Once one prepares mRNA samples from the cells expressing normal versus altered levels of a transcription factor, the samples are labeled with fluorescent dyes and applied to microarrays. For some arrays, generally those consisting of spotted PCR fragments, two different dyes are used and the samples are applied to a single array. For oligonucleotide arrays, the samples are labeled with the same dye but applied to two separate arrays. In both cases, analysis programs are used to calculate a fold difference in expression levels of each analyzed mRNA in the two starting cell populations. Most mRNAs will not be changed by removal of the transcription factor and therefore will show fold differences close to 1. However, if studying normal versus knockout cells, levels of mRNAs whose expression is dependent upon the removed factor will decrease and levels of mRNAs whose expression is repressed by the removed factor will increase. Alternatively, if studying normal versus overexpressing cells, levels of mRNAs from promoters activated by the factor will increase and levels of mRNAs from promoters repressed by the factor will decrease.
In such studies, one can often end up with long lists of deregulated genes. The reason that a large number of genes are identified in such experiments is that the observed changes in mRNA may be due to direct and indirect effects of the removed factor. Clearly, removal of a factor can have major effects on multiple signaling pathways in a cell, with the deregulation of the direct target genes setting up cascades of effects on the expression of other genes. Investigators have tried to distinguish direct from indirect effects using, in the case of overexpression of a factor, approaches such as cycloheximide treatment or kinetic studies (74). However, it is possible to definitely prove that a gene is directly regulated by a factor only if one can demonstrate binding of that factor to a promoter or enhancer region of the gene in question. In vitro gel-shift studies have been used for such purposes; however, this type of in vitro experiment is no longer considered sufficient because multiple factors (e.g., different members of a family of transcription factors) can bind to the same sequence of DNA in vitro, especially when isolated from other cellular proteins. Therefore, binding analyses should take into consideration the cellular milieu and the chromatin environment. Such analyses could be achieved by using the ChIP assay to determine if a candidate gene is directly regulated by a factor. Briefly, this assay involves the treatment of cells or tissue with formaldehyde, a procedure that was developed by Solomon and Varshavsky (75), to cross-link the factor to its genomic binding site. Protein-DNA cross-linking is followed by IP with an antibody specific for the factor of interest and then analysis by PCR with primers specific for a particular promoter region. With this assay, the promoters of the genes identified on the expression array can be analyzed to determine if they are directly or indirectly regulated by the factor.

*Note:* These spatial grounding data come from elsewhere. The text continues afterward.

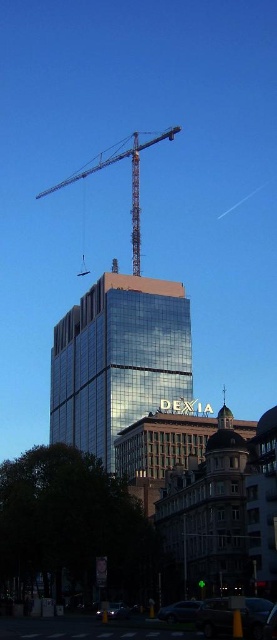 Question: Does metallic silver car at lower right appear under metallic gray crane at upper center?

Choices:
 (A) no
 (B) yes

Answer: (B)

Question: Which point is closer to the camera taking this photo?

Choices:
 (A) (111, 612)
 (B) (198, 600)

Answer: (A)

Question: Which point is farther to the camera?

Choices:
 (A) (65, 182)
 (B) (98, 616)
 (C) (180, 381)
 (D) (258, 628)

Answer: (A)

Question: Is shiny glass tower at center wider than shiny black car at lower center?

Choices:
 (A) no
 (B) yes

Answer: (B)

Question: Is metallic silver car at lower right to the right of metallic gray crane at upper center from the viewer's perspective?

Choices:
 (A) yes
 (B) no

Answer: (A)

Question: Which object is the closest to the metallic gray crane at upper center?

Choices:
 (A) metallic silver car at lower center
 (B) metallic silver car at lower right
 (C) shiny glass tower at center

Answer: (C) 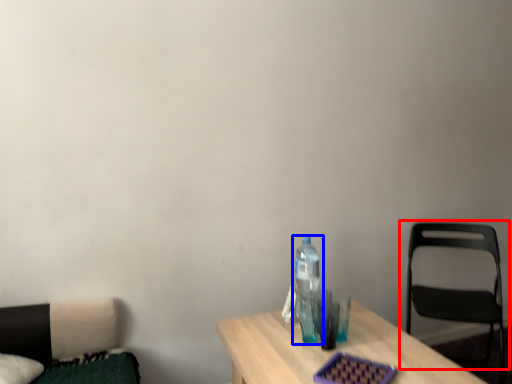 Question: Which point is further to the camera, chair (highlighted by a red box) or bottle (highlighted by a blue box)?

Choices:
 (A) chair
 (B) bottle

Answer: (A) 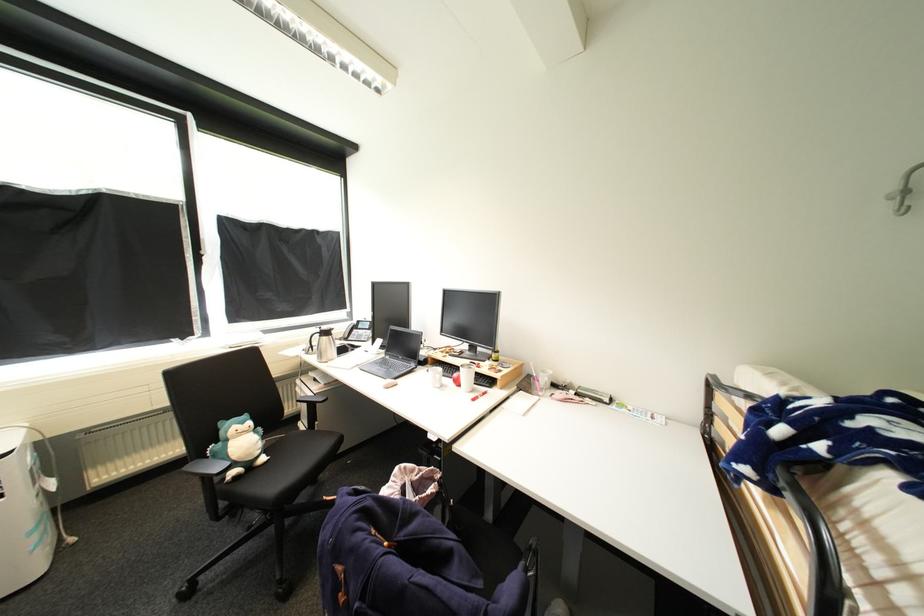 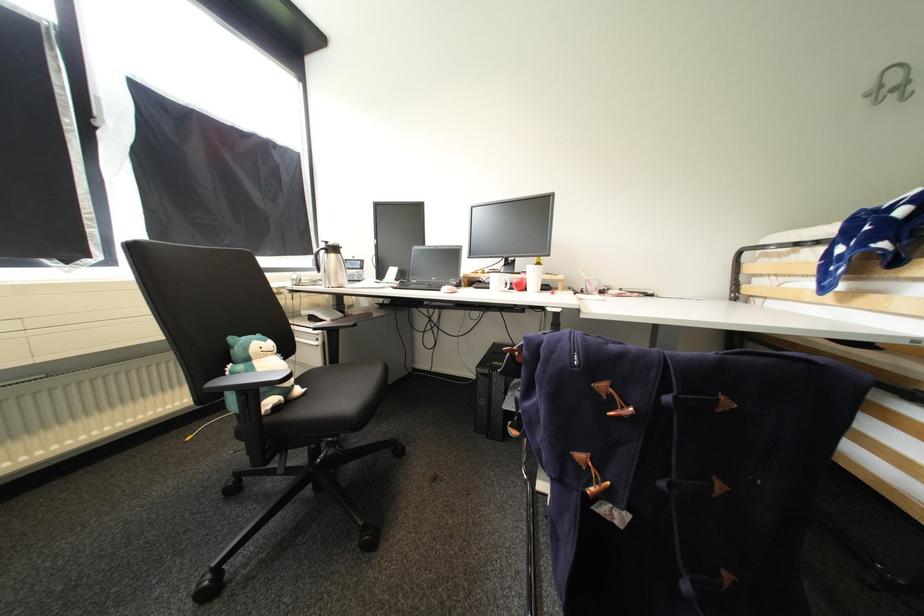 Where in the second image is the point corresponding to point (270, 460) from the first image?

(306, 391) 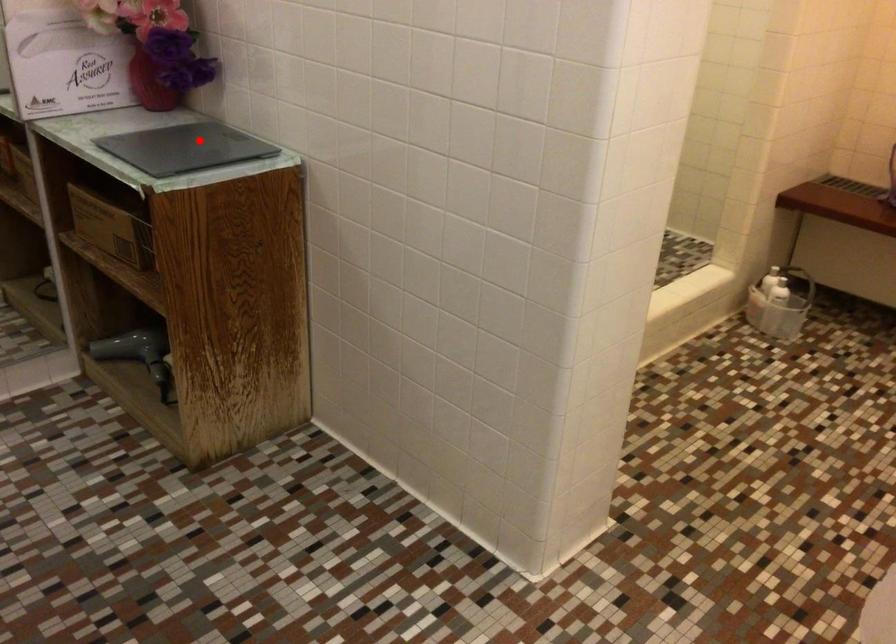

Unfortunately, follow-up ChIP analysis of each of the perhaps hundreds of genes identified on an mRNA expression array would be very laborious. Also, it is often unclear which region of the promoter to analyze for direct binding. Although some factors tend to bind near the transcription start site, other factors (e.g., PRCs in Drosophila) bind to regions located at a great distance from the proximal promoter region. A recent study that focused on identifying target genes of human PRCs has taken an approach that reduces both of these concerns. Kirmizis et al. (52) first used siRNA to SUZ12 (a common component of PRC2/3/4), coupled with expression arrays, to identify a set of genes regulated directly and indirectly by SUZ12. The authors then prepared a custom oligonucleotide array consisting of 5 kb of promoter sequence from each gene that displayed significantly different expression levels. Using a ChIP-chip approach (described in more detail in the next section), they identified within the overall set of deregulated genes a set of genes bound by SUZ12. Although this subset of the genes could be conclusively classified as direct targets, it remains possible that other genes identified by the mRNA arrays are also direct targets but with the binding site located outside of the tested 5 kb region or with the antibody prevented from binding its epitope during the IP because of an unusual nucleoprotein conformation in that particular transcriptional complex.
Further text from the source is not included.